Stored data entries

☆ ☆ ☆ ☆ ☆

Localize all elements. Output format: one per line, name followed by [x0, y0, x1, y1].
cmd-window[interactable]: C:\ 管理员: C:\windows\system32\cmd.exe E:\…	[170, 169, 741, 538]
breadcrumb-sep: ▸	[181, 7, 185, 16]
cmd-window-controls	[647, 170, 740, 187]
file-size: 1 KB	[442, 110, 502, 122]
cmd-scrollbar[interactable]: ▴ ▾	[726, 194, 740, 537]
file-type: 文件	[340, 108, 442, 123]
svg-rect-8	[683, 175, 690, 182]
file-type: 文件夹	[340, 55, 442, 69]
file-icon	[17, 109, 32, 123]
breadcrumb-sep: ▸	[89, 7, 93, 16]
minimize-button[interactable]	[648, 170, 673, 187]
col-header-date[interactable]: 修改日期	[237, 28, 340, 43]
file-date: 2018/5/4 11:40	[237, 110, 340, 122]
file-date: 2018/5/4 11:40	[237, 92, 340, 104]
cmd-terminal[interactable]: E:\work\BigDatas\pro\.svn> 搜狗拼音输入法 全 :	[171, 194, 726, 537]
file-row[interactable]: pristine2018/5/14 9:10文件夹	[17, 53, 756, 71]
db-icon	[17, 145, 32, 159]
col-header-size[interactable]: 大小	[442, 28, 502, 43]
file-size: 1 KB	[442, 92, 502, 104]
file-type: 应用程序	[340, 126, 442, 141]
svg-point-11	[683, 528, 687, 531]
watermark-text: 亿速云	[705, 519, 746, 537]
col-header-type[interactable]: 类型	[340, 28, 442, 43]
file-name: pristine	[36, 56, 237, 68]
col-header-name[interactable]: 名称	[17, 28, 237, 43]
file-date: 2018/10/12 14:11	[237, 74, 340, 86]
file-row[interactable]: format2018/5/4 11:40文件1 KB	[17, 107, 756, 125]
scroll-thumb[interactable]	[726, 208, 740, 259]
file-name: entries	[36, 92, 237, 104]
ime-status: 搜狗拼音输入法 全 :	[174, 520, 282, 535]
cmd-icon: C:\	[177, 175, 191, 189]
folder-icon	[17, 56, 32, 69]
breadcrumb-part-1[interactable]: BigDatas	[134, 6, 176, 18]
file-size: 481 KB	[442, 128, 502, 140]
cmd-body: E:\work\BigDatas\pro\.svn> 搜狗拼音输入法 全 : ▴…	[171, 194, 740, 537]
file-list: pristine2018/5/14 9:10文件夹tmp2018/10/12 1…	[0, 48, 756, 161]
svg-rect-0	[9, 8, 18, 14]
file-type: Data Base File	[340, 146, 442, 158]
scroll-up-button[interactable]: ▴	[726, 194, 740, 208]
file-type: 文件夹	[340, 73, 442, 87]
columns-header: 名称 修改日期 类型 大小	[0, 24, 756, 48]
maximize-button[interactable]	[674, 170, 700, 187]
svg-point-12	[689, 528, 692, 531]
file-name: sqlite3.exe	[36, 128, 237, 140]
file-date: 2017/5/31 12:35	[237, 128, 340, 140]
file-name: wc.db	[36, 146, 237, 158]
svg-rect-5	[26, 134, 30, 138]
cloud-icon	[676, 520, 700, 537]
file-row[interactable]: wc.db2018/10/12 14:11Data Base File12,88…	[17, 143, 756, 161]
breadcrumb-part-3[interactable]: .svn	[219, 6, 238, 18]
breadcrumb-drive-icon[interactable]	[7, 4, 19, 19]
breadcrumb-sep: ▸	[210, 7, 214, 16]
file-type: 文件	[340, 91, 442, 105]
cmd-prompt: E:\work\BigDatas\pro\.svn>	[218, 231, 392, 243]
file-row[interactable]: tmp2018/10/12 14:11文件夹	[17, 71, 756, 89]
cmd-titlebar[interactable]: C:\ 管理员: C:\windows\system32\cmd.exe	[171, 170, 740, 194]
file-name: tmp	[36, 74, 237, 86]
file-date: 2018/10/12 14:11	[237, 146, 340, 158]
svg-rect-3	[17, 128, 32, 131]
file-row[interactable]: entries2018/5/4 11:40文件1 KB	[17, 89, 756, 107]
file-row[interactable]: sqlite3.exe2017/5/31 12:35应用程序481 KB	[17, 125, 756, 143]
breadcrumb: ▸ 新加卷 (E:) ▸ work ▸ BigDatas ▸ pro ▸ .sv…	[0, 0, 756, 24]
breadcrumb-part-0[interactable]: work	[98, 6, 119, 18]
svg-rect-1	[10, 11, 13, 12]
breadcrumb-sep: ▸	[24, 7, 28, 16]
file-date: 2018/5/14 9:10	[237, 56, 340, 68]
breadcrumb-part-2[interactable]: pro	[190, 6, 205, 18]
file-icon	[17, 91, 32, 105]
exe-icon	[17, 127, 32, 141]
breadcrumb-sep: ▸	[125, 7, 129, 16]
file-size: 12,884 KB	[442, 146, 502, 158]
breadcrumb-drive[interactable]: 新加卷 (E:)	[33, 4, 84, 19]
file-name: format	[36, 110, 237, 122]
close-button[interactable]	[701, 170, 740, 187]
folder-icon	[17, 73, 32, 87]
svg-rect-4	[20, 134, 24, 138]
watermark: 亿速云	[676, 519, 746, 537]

☆ ☆ ☆ ☆ ☆

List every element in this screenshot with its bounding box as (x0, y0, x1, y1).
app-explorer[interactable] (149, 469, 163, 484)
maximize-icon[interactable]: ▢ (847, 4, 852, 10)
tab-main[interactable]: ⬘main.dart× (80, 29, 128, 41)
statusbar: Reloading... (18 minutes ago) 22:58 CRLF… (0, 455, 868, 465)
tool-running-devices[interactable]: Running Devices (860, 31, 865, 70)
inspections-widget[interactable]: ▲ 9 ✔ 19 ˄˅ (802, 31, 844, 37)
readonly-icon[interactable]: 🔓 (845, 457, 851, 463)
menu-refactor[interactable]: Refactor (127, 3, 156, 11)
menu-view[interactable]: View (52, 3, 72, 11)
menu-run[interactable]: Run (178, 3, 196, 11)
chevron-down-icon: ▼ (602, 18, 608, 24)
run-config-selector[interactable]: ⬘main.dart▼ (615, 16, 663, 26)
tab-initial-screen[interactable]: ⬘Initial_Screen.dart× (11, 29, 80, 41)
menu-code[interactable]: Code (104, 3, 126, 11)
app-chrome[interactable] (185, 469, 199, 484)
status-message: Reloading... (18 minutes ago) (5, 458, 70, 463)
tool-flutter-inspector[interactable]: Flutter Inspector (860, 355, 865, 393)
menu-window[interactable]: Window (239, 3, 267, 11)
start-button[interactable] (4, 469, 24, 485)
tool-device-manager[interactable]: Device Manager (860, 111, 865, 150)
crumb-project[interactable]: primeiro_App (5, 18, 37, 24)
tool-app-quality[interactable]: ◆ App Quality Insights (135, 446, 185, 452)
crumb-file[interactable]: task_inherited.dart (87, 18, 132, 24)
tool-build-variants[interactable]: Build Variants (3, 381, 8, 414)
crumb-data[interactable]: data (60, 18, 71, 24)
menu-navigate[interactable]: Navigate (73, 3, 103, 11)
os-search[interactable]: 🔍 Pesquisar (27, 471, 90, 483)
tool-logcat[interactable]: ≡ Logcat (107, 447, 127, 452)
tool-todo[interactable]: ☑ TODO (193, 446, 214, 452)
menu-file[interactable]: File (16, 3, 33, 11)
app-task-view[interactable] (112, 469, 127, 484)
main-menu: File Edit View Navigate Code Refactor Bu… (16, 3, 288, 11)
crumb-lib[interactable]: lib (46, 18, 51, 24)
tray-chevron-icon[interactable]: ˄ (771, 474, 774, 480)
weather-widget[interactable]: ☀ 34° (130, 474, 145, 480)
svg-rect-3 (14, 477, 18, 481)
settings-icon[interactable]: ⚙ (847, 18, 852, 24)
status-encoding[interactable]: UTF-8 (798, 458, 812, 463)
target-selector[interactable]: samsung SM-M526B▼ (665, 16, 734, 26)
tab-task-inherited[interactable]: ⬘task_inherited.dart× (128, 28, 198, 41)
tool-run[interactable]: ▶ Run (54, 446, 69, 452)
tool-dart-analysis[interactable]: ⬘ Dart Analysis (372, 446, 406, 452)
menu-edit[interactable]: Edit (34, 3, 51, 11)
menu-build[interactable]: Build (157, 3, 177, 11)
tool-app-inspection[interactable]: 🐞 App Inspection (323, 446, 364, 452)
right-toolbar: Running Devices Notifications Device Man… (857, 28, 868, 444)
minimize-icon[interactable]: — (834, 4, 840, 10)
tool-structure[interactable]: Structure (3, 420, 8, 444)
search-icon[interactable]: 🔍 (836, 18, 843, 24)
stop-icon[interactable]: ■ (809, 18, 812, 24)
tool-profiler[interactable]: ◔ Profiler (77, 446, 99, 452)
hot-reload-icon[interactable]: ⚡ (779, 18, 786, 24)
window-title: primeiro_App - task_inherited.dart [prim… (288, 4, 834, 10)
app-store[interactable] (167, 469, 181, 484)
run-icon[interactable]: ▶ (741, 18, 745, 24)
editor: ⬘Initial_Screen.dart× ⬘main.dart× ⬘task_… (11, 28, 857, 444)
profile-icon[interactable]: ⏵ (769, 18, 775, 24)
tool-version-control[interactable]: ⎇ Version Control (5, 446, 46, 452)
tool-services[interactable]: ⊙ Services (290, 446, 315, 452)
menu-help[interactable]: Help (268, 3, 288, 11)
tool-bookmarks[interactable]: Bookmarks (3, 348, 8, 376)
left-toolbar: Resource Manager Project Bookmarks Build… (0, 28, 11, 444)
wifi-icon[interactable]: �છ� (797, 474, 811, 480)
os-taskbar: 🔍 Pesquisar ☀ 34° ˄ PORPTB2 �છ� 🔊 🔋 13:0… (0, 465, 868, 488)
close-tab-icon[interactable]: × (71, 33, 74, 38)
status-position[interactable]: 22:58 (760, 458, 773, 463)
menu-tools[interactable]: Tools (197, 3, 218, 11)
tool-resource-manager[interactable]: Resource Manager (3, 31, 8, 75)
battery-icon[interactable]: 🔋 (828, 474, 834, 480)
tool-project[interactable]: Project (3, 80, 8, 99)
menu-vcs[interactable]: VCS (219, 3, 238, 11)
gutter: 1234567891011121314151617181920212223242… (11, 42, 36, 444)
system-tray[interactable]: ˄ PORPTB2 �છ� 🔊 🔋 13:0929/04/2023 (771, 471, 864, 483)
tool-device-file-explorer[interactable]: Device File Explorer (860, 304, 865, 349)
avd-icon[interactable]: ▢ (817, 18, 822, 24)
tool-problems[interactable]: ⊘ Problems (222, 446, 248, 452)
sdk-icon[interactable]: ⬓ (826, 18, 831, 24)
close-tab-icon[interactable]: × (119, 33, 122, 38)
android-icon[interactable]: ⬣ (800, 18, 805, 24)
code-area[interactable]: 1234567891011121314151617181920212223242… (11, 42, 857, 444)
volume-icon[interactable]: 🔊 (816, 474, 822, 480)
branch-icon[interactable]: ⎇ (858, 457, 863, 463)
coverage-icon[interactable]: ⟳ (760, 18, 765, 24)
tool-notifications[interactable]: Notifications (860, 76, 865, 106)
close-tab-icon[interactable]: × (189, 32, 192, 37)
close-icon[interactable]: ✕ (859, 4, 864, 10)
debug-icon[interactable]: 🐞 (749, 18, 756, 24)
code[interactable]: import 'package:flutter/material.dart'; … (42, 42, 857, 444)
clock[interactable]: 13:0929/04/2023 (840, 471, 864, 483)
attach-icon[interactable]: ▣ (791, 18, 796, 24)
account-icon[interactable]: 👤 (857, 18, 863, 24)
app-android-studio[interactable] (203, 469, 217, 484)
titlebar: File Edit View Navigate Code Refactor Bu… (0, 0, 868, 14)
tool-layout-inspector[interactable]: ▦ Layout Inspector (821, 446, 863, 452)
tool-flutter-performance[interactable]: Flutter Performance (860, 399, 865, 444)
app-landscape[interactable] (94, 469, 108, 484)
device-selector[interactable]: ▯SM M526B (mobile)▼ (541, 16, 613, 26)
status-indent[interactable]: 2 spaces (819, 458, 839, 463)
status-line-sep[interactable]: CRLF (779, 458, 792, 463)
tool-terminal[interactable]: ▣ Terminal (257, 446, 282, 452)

☆ ☆ ☆ ☆ ☆

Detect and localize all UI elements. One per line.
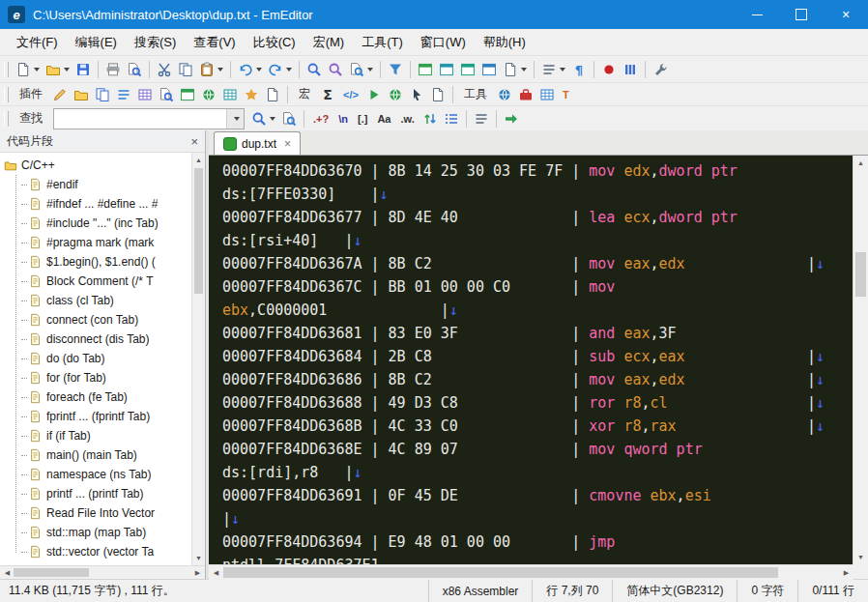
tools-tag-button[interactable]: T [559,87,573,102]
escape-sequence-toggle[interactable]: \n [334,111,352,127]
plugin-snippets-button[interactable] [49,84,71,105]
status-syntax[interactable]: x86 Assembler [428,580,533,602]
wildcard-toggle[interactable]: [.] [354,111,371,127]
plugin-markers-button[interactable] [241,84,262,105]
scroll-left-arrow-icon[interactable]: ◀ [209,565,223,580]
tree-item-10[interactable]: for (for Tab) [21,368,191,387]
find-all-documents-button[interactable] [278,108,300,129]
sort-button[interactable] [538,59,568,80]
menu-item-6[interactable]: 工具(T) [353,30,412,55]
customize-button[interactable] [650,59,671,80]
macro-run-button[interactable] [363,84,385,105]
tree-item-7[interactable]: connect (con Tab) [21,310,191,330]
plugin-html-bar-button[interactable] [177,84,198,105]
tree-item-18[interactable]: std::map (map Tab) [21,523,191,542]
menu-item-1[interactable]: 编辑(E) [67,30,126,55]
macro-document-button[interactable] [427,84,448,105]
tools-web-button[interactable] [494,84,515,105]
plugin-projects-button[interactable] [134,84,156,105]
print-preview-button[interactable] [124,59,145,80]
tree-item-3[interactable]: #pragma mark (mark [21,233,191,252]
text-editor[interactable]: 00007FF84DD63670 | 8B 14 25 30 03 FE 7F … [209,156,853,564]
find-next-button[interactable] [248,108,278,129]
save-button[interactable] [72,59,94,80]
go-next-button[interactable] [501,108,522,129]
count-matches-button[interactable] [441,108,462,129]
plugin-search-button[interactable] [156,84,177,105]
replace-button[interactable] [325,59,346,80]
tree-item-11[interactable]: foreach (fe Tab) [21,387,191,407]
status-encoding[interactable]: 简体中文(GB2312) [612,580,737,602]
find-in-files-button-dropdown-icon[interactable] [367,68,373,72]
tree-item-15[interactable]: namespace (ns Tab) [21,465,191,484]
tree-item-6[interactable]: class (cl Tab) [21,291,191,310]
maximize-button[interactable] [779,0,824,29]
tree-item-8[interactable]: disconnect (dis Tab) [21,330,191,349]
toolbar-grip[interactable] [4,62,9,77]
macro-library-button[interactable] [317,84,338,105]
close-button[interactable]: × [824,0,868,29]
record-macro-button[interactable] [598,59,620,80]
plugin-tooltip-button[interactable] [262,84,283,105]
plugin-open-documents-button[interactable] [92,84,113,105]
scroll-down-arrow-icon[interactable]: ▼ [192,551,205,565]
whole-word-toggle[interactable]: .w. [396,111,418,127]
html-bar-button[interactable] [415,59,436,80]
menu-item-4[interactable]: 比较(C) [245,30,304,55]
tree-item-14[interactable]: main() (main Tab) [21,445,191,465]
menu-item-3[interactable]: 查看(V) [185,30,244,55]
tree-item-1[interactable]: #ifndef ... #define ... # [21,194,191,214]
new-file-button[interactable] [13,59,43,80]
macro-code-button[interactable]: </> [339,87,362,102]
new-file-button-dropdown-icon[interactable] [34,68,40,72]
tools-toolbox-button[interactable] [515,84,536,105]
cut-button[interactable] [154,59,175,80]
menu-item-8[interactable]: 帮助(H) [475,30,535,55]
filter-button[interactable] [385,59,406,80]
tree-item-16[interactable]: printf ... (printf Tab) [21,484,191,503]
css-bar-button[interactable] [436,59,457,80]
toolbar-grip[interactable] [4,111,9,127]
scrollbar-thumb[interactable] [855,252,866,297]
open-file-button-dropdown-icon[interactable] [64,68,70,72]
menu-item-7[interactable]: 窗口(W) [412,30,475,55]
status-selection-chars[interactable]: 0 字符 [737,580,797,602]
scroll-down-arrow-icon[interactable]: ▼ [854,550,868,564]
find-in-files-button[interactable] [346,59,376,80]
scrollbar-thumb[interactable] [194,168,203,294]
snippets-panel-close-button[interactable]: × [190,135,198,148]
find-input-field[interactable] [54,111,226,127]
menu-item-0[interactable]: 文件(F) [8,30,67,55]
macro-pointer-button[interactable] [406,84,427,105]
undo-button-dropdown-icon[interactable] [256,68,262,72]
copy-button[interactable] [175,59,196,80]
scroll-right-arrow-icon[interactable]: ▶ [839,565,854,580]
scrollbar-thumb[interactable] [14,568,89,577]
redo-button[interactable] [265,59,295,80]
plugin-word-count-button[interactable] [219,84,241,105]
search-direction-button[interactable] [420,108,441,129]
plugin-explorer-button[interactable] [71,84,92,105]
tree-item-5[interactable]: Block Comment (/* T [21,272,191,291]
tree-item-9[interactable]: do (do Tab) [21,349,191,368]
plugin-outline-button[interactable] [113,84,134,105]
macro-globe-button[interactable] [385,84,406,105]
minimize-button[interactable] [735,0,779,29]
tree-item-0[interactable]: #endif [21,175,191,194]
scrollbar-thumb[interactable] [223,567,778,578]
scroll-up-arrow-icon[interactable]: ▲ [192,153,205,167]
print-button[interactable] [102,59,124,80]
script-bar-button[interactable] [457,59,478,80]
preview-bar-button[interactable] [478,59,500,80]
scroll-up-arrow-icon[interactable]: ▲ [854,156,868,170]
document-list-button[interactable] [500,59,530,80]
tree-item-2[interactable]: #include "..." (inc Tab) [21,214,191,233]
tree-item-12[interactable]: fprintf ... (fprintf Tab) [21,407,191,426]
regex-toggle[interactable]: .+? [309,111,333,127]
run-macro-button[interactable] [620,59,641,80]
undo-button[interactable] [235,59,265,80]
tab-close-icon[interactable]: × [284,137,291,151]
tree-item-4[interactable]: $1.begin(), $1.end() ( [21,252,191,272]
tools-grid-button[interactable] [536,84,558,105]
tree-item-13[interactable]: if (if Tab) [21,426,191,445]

☆ ☆ ☆ ☆ ☆

Exercise aim.
The job here is to find each line above with the word "documents" and copy it.

Written response.
find-all-documents-button[interactable] [278,108,300,129]
plugin-open-documents-button[interactable] [92,84,113,105]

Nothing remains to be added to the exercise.